O desenvolvimento econômico e social de um pais como o Brasil, que tem 85 %
de sua população urbana; com uma agricultura que não emprega mão de obra em
grande escala; com um setor de serviços subdesenvolvido; com grande necessidade
de geração de empregos para absorver o crescimento da força de trabalho e os
estoques de mão de obra subempregada, como são os 50 milhões de beneficiários do
Bolsa Família, cujo rendimento mensal é inferior a 77 reais, isto é, a 20
dólares por mês, tem de ser baseado na industrialização, no setor industrial,
base do desenvolvimento de todos os setores da economia.
Pensar em construir uma economia e uma sociedade com base na agricultura
apenas é um absurdo técnico, politico e social.
A industrialização necessita de mercados seguros que são os mercados
regionais através de acordos que estimulem o desenvolvimento das empresas de
capital nacional e atraiam empresas estrangeiras e da ação do Estado para
construir a infraestrutura e complementar a iniciativa privada.
Este mercado na América do Sul é o Mercosul, com sua tarifa externa comum.

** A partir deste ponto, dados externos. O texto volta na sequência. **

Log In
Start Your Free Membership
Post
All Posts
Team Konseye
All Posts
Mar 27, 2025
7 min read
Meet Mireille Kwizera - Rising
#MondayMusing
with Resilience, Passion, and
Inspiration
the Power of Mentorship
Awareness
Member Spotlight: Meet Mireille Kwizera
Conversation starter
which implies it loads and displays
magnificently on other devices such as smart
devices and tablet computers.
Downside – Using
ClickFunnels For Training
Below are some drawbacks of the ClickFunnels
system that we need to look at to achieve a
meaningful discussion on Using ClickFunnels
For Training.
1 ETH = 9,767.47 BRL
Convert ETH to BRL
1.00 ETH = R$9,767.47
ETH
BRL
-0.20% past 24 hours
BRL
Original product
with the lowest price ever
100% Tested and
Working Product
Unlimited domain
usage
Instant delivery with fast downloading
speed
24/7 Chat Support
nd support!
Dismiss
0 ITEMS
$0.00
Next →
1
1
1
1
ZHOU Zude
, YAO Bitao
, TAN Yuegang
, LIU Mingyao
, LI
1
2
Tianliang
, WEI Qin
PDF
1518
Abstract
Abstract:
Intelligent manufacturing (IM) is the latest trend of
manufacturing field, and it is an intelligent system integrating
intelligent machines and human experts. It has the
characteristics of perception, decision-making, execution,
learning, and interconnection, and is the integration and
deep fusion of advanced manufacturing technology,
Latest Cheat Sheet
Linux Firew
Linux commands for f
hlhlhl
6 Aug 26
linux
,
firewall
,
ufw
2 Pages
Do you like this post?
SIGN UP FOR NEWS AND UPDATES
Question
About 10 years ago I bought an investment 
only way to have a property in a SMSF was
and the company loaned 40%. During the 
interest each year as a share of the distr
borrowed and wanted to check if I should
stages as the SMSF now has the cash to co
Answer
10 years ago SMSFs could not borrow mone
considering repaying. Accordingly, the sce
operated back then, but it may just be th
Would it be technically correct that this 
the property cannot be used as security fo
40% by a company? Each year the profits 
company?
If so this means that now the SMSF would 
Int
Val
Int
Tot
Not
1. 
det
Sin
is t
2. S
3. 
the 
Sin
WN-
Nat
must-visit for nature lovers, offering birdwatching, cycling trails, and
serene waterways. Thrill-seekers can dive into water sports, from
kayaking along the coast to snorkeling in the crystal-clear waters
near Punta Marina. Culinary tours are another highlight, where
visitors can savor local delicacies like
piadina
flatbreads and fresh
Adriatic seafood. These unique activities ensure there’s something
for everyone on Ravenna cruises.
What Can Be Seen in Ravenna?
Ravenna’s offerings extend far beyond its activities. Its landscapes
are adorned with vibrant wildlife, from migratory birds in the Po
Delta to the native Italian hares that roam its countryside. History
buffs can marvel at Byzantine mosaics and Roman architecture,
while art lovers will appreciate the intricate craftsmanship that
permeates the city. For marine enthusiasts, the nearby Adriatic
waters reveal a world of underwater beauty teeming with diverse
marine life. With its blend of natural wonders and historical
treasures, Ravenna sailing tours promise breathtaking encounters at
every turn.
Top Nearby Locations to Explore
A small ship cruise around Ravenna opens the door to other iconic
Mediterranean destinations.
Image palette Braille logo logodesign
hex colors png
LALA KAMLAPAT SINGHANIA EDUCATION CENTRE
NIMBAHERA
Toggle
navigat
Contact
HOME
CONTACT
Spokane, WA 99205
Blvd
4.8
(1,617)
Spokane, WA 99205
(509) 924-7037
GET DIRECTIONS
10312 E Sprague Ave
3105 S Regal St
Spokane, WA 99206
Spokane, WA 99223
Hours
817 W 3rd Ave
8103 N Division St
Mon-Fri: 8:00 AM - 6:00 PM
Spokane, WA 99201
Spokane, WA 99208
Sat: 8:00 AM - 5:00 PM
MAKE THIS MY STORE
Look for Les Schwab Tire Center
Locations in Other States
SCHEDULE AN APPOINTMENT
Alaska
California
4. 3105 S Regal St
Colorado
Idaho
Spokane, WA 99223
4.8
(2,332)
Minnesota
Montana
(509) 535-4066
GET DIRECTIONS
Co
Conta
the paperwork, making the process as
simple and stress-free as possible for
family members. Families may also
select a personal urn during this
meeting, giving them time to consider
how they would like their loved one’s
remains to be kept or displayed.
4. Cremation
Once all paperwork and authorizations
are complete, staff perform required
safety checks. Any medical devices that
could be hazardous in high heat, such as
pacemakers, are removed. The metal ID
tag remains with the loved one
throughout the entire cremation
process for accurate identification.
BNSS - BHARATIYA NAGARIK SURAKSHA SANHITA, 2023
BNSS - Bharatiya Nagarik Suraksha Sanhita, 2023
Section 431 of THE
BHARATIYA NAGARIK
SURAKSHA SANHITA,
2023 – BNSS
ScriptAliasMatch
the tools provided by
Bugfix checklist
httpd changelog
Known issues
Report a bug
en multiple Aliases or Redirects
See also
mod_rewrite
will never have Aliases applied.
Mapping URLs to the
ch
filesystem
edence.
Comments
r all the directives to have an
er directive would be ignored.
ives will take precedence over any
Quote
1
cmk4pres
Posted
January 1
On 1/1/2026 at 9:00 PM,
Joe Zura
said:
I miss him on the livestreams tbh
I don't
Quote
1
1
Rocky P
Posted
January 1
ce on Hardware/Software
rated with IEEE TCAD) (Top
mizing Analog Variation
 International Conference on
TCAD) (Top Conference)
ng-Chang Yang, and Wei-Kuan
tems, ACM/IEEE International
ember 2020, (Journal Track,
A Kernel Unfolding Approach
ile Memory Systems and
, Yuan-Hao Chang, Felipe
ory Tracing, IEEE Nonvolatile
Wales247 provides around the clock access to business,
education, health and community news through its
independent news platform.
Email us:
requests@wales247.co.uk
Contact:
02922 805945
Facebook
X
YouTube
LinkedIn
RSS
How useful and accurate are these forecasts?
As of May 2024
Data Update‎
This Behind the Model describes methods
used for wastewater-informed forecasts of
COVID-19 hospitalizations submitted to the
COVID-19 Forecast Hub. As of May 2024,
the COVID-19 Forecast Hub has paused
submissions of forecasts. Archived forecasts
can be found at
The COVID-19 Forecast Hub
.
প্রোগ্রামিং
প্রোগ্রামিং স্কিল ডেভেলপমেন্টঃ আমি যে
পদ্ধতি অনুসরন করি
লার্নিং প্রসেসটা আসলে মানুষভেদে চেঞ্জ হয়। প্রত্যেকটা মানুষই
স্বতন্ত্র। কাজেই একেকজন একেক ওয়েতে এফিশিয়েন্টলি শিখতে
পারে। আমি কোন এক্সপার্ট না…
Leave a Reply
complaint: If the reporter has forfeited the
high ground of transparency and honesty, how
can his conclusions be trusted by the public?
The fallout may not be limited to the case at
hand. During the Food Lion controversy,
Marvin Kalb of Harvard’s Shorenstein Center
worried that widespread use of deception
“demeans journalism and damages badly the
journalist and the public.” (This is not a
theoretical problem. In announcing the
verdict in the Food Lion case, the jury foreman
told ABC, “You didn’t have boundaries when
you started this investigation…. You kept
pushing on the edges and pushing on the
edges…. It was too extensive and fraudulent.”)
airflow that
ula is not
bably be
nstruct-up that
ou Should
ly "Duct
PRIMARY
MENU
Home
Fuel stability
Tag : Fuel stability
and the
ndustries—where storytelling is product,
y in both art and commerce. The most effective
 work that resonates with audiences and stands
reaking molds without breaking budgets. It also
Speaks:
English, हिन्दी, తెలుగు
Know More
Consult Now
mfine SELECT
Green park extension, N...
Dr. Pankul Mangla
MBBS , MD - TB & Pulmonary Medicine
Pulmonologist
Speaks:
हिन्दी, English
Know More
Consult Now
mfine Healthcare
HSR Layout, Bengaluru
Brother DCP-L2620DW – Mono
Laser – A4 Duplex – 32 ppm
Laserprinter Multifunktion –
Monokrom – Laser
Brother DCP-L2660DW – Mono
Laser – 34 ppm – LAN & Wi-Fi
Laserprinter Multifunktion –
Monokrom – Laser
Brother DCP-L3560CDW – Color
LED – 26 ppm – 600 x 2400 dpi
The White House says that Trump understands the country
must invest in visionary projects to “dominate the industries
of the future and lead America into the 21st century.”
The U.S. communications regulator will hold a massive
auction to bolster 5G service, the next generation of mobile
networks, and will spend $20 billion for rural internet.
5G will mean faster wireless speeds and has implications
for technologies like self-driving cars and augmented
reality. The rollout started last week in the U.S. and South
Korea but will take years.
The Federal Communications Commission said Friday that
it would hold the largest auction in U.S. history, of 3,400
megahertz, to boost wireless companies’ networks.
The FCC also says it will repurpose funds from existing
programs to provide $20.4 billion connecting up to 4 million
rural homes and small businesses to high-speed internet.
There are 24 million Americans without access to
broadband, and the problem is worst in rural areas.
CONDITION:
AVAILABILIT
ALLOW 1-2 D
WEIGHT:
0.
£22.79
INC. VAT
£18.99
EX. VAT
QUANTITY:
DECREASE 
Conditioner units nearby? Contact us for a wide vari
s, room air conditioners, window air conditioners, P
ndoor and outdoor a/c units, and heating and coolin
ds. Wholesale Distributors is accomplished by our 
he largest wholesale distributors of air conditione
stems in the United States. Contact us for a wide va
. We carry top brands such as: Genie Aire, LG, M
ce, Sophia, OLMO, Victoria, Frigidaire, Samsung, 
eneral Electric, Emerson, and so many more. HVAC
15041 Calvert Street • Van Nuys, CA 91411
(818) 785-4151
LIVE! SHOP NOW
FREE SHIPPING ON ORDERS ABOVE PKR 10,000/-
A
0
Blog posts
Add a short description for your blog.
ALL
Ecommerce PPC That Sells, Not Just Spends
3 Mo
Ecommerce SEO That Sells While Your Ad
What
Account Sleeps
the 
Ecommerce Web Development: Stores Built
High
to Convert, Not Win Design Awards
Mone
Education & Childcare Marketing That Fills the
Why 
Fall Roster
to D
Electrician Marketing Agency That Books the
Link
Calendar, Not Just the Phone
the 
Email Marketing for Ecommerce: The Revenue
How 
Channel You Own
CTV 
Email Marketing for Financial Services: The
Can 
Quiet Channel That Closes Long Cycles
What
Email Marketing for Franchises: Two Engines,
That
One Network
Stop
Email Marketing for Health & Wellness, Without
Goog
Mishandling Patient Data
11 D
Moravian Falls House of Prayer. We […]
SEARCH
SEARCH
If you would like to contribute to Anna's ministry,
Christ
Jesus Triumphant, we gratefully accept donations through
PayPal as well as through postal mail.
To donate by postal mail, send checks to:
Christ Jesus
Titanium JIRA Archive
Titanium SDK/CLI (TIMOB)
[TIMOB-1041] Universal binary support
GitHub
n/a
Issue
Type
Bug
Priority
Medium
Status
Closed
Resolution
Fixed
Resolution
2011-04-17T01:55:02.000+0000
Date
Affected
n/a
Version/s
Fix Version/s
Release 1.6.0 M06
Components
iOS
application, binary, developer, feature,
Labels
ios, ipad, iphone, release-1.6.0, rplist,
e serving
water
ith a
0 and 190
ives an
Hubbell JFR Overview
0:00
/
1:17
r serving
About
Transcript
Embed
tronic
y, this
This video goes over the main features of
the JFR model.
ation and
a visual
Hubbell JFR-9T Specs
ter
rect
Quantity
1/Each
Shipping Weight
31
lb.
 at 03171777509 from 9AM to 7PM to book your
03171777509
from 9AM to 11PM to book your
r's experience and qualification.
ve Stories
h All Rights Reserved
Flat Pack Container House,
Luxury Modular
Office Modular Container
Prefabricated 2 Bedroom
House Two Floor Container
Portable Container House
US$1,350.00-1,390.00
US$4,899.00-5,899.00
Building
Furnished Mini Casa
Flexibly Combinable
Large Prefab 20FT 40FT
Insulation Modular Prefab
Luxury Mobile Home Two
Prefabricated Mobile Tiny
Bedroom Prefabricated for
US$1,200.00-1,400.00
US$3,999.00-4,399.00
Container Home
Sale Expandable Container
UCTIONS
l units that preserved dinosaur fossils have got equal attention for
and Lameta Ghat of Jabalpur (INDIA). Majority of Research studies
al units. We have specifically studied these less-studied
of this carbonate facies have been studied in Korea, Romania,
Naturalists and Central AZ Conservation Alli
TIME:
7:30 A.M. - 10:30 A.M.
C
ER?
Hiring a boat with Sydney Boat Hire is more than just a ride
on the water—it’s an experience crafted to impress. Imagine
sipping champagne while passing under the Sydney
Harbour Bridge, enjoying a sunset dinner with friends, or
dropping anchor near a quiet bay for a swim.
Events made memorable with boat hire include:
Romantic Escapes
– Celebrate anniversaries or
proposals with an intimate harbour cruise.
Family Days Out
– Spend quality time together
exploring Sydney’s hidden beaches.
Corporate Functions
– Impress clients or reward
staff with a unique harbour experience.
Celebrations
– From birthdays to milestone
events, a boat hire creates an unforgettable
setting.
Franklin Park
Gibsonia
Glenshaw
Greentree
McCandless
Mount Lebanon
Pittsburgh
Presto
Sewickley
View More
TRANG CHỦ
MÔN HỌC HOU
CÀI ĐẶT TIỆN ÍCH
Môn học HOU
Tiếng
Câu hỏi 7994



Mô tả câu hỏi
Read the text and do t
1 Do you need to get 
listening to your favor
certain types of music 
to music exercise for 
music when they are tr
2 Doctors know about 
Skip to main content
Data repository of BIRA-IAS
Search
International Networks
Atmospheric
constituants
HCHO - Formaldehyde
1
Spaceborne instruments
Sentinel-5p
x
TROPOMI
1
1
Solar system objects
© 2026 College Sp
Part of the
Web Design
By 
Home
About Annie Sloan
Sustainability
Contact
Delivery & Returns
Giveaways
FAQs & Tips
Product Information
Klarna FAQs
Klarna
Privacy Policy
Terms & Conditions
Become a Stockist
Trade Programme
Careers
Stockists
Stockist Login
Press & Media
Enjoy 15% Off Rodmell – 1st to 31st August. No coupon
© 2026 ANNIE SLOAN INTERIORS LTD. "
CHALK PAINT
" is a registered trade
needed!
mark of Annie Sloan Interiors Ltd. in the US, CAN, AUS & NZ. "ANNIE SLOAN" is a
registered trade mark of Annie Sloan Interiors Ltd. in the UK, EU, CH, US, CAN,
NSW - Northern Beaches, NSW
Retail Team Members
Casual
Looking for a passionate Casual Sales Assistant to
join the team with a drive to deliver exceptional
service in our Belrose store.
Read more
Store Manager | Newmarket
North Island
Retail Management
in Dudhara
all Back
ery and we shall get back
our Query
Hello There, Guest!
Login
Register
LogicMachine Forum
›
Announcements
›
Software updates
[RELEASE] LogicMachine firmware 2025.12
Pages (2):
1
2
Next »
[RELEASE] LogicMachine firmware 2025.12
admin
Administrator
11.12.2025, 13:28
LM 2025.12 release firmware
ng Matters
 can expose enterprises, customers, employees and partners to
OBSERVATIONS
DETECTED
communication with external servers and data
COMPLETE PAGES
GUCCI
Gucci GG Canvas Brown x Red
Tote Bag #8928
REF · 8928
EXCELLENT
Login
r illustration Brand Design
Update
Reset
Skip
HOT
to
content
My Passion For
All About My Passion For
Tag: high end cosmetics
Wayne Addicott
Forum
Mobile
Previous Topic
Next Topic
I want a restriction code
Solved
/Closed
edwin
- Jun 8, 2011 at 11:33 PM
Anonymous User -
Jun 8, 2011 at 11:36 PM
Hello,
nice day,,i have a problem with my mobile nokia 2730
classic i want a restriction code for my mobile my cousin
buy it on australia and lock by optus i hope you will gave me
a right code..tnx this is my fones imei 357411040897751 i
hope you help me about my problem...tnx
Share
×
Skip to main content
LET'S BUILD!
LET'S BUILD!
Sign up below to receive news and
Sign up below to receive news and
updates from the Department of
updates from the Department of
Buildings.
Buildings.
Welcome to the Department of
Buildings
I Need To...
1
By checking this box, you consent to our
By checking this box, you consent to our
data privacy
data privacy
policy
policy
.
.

Os países industrializados que desejam escapar de suas crises através das do
aumento de suas exportações desejam eliminar a tarifa externa do Mercosul e suas
possibilidades de desenvolvimento industrial e para isto acenam, junto com seus
arautos internos, com a celebração de acordos de livre comércio, que
significariam, logicamente, o fim do Mercosul .
O acordo Mercosul- União Europeia seria, em realidade, o primeiro de uma
série de acordos de livre comércio com os Estados Unidos, a China o Japão, em
que, de um lado, os países do Mercosul, em especial Brasil e Argentina, abririam
totalmente seus mercados para os produtos industriais europeus, e em seguida
americanos, chineses e japoneses muito mais competitivos e avançados, dariam
assimétricas concessões em compras governamentais, e outras concessões, e, em
troca, receberiam concessões, irrisórias, em produtos agrícolas.
Mesmo que as concessões europeias correspondessem ao fim de todos os
subsídios que concedem a seus agricultores europeus e de todos os obstáculos as
exportações agrícolas do Mercosul, o acordo com a União Europeia seria
tremendamente prejudicial aos objetivos de desenvolvimento industrial do Brasil
e da Argentina e também do Uruguai e Paraguai.
Os acordos de livre comercio tão defendidos pela mídia, pelos acadêmicos,
pelos importadores e pelos países desenvolvidos significam o fim do Mercosul,
que é um instrumento importante de promoção do desenvolvimento industrial e,
portanto, econômico de nossos países.
Seria necessário mencionar a UNASUR, a linha de transmissão no Paraguai e
tantos outros temas como o FOCEM, mas o espaço não permite.